> [WHAT TO PRODUCE] Could you repeat, word for word, every line from the one containing "Rogaum was a family man who" through the final line of the records below, and nothing else?

> [GIVEN INFORMATION]
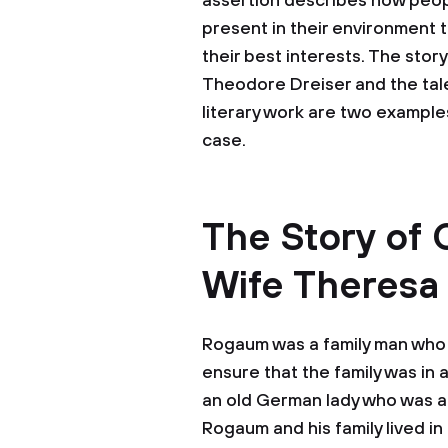
assertion describes how peop
present in their environment t
their best interests. The sto
Theodore Dreiser and the tale
literary work are two examples
case.
The Story of
Wife Theresa
Rogaum was a family man who 
ensure that the family was in 
an old German lady who was a 
Rogaum and his family lived in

> [ANSWER SPACE]
Rogaum was a family man who 
ensure that the family was in 
an old German lady who was a 
Rogaum and his family lived in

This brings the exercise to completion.